GIVEN RECORDS ::
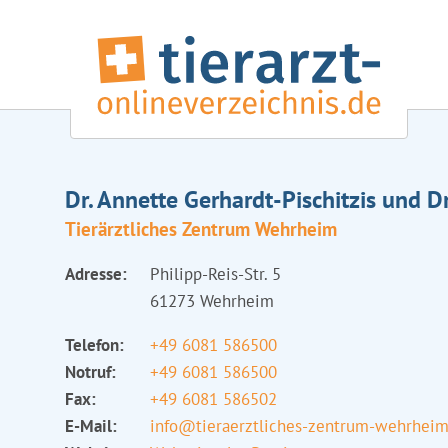
Dr. Annette Gerhardt-Pischitzis und Dr
Tierärztliches Zentrum Wehrheim
Adresse:
Philipp-Reis-Str. 5
61273 Wehrheim
Telefon:
+49 6081 586500
Notruf:
+49 6081 586500
Fax:
+49 6081 586502
E-Mail:
info@tieraerztliches-zentrum-wehrheim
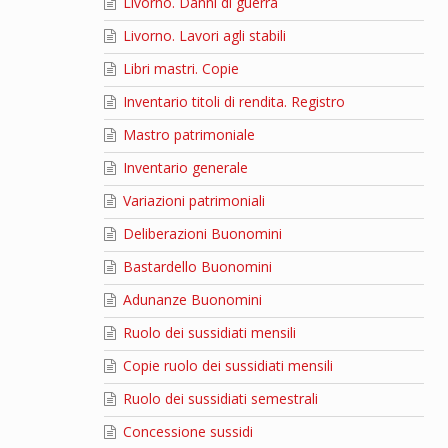
Livorno. Danni di guerra
Livorno. Lavori agli stabili
Libri mastri. Copie
Inventario titoli di rendita. Registro
Mastro patrimoniale
Inventario generale
Variazioni patrimoniali
Deliberazioni Buonomini
Bastardello Buonomini
Adunanze Buonomini
Ruolo dei sussidiati mensili
Copie ruolo dei sussidiati mensili
Ruolo dei sussidiati semestrali
Concessione sussidi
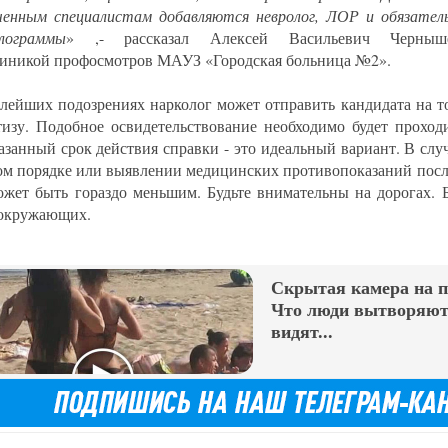
ченным специалистам добавляются невролог, ЛОР и обязател
лограммы
» ,- рассказал Алексей Васильевич Черныш
иникой профосмотров МАУЗ «Городская больница №2».
лейших подозрениях нарколог может отправить кандидата на т
тизу. Подобное освидетельствование необходимо будет проход
казанный срок действия справки - это идеальный вариант. В случ
ом порядке или выявлении медицинских противопоказаний посл
ожет быть гораздо меньшим. Будьте внимательны на дорогах. Б
 окружающих.
Скрытая камера на 
Что люди вытворяют,
видят...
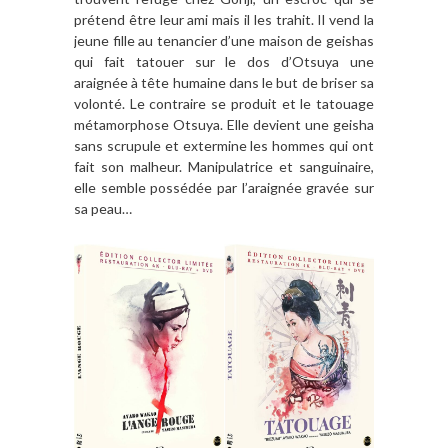
prétend être leur ami mais il les trahit. Il vend la
jeune fille au tenancier d’une maison de geishas
qui fait tatouer sur le dos d’Otsuya une
araignée à tête humaine dans le but de briser sa
volonté. Le contraire se produit et le tatouage
métamorphose Otsuya. Elle devient une geisha
sans scrupule et extermine les hommes qui ont
fait son malheur. Manipulatrice et sanguinaire,
elle semble possédée par l’araignée gravée sur
sa peau…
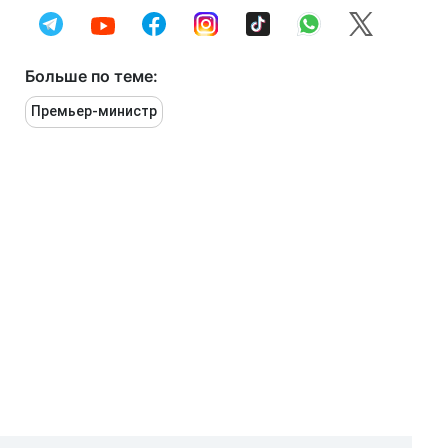
Больше по теме:
Премьер-министр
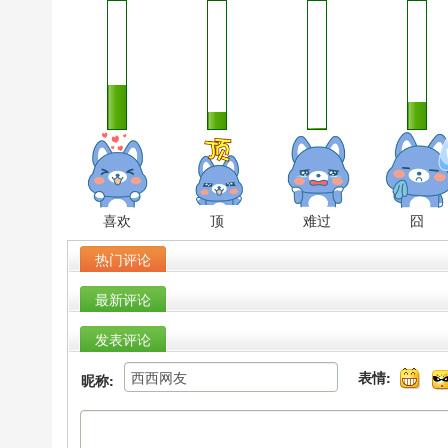
喜欢
顶
难过
囧
热门评论
最新评论
发表评论
表情:
昵称:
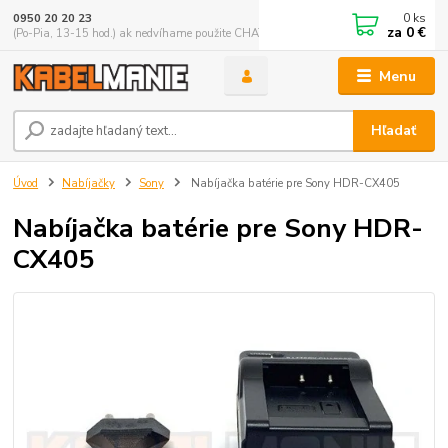
0
ks
0950 20 20 23
za
0 €
(Po-Pia, 13-15 hod.) ak nedvíhame použite CHATBOX
Menu
Hľadať
Úvod
Nabíjačky
Sony
Nabíjačka batérie pre Sony HDR-CX405
Nabíjačka batérie pre Sony HDR-
CX405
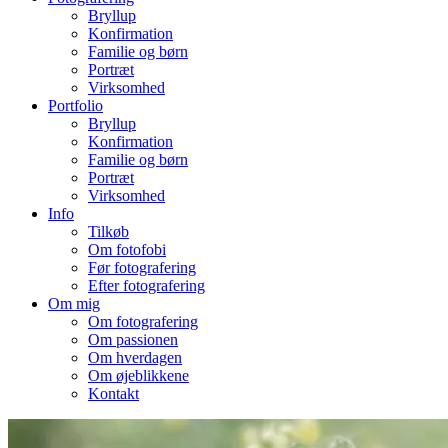
Bryllup
Konfirmation
Familie og børn
Portræt
Virksomhed
Portfolio
Bryllup
Konfirmation
Familie og børn
Portræt
Virksomhed
Info
Tilkøb
Om fotofobi
Før fotografering
Efter fotografering
Om mig
Om fotografering
Om passionen
Om hverdagen
Om øjeblikkene
Kontakt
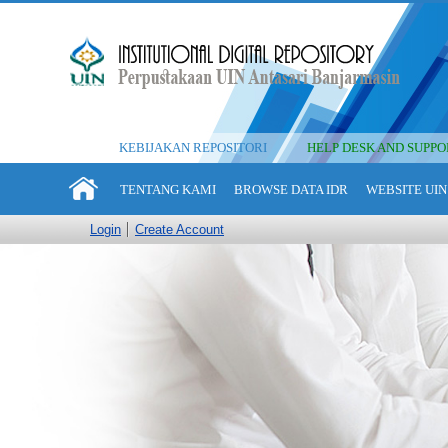
KEBIJAKAN REPOSITORI
HELP DESK AND SUPPO
TENTANG KAMI
BROWSE DATA IDR
WEBSITE UIN
Login
Create Account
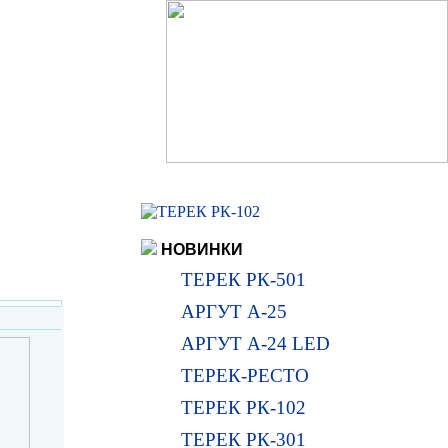
НОВИНКИ
ТЕРЕК РК-501
АРГУТ А-25
АРГУТ А-24 LED
ТЕРЕК-РЕСТО
ТЕРЕК РК-102
ТЕРЕК РК-301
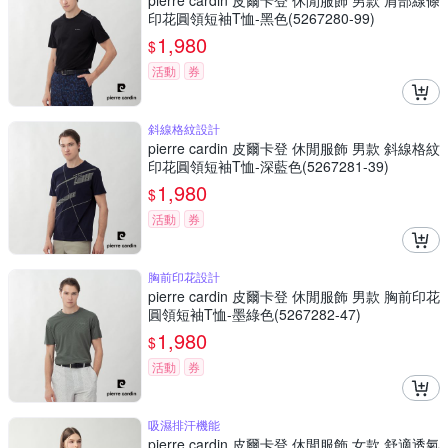
pierre cardin 皮爾卡登 休閒服飾 男款 肩部線條
印花圓領短袖T恤-黑色(5267280-99)
1,980
$
活動
券
斜線格紋設計
pierre cardin 皮爾卡登 休閒服飾 男款 斜線格紋
印花圓領短袖T恤-深藍色(5267281-39)
1,980
$
活動
券
胸前印花設計
pierre cardin 皮爾卡登 休閒服飾 男款 胸前印花
圓領短袖T恤-墨綠色(5267282-47)
1,980
$
活動
券
吸濕排汗機能
pierre cardin 皮爾卡登 休閒服飾 女款 舒適透氣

THE PROBLEM :: Scan the data above for the string "batérie". Copy every line in which it appears.

SOLUTION TO THIS EXERCISE ::
Nabíjačka batérie pre Sony HDR-CX405
Nabíjačka batérie pre Sony HDR-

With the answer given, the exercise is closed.